● AIM OF THE TASK
Look below for the line holding "https://firearmsf" and the line holding "a Montreal ingerie store with more tha". Transcribe exactly those lines and all lines between them, nothing more.

● INPUT FOR THIS TASK
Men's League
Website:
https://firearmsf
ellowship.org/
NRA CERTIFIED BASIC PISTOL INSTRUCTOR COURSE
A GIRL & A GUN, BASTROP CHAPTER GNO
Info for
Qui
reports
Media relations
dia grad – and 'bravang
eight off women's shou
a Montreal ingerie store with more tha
==
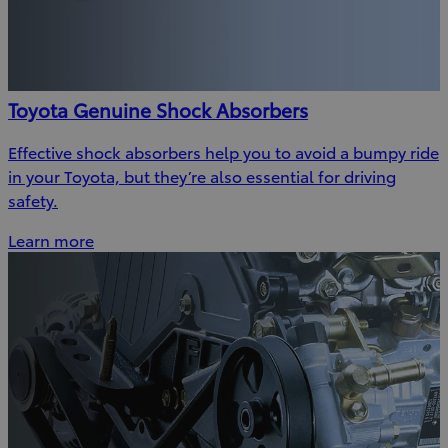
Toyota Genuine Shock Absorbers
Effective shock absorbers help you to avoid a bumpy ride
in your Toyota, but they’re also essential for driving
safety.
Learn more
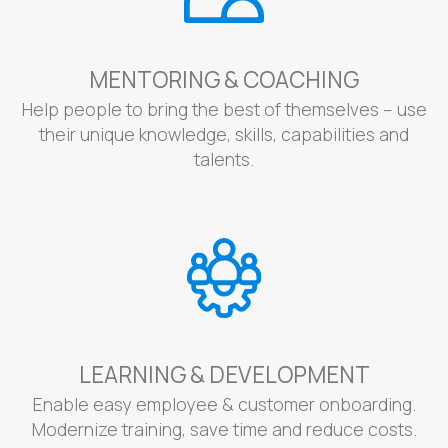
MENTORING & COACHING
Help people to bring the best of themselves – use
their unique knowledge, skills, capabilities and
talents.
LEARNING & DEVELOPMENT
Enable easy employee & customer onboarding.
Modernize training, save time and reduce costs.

● ANSWER FOR THE TASK
https://firearmsf
ellowship.org/
NRA CERTIFIED BASIC PISTOL INSTRUCTOR COURSE
A GIRL & A GUN, BASTROP CHAPTER GNO
Info for
Qui
reports
Media relations
dia grad – and 'bravang
eight off women's shou
a Montreal ingerie store with more tha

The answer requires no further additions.